▶ ACTIVITY
Repeat exactly the line containing "GREEN OUTLET" and every line after it in the entries, and nothing besides.

-------- RECORDS TO USE --------

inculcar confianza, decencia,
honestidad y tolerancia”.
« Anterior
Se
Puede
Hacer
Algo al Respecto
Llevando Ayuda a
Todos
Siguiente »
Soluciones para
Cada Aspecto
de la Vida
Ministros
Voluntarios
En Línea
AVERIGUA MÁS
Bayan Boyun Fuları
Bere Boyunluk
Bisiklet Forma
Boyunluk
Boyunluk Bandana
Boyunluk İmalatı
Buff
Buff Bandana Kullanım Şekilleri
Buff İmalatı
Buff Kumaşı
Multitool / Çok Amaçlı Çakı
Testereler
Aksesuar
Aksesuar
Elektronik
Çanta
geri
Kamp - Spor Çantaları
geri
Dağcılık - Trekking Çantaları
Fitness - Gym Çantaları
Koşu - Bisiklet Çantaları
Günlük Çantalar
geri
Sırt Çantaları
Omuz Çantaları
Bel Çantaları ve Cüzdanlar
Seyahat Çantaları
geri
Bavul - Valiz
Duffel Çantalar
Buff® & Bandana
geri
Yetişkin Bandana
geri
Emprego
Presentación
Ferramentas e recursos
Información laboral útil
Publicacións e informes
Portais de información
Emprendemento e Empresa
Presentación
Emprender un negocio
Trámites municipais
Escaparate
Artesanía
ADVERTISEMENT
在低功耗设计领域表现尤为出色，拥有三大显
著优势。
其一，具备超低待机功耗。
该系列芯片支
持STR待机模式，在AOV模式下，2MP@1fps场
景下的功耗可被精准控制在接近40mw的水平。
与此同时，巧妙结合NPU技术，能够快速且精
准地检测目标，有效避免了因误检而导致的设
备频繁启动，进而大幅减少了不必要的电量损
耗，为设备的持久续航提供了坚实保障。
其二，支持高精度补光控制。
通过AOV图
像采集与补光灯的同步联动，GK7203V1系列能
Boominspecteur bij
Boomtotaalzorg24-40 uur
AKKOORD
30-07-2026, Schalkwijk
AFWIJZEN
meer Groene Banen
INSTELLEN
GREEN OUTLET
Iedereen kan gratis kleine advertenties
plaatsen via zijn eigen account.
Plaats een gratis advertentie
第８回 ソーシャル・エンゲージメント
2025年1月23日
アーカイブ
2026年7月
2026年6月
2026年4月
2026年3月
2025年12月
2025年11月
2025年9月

--------

▶ EXERCISE RESPONSE
GREEN OUTLET
Iedereen kan gratis kleine advertenties
plaatsen via zijn eigen account.
Plaats een gratis advertentie
第８回 ソーシャル・エンゲージメント
2025年1月23日
アーカイブ
2026年7月
2026年6月
2026年4月
2026年3月
2025年12月
2025年11月
2025年9月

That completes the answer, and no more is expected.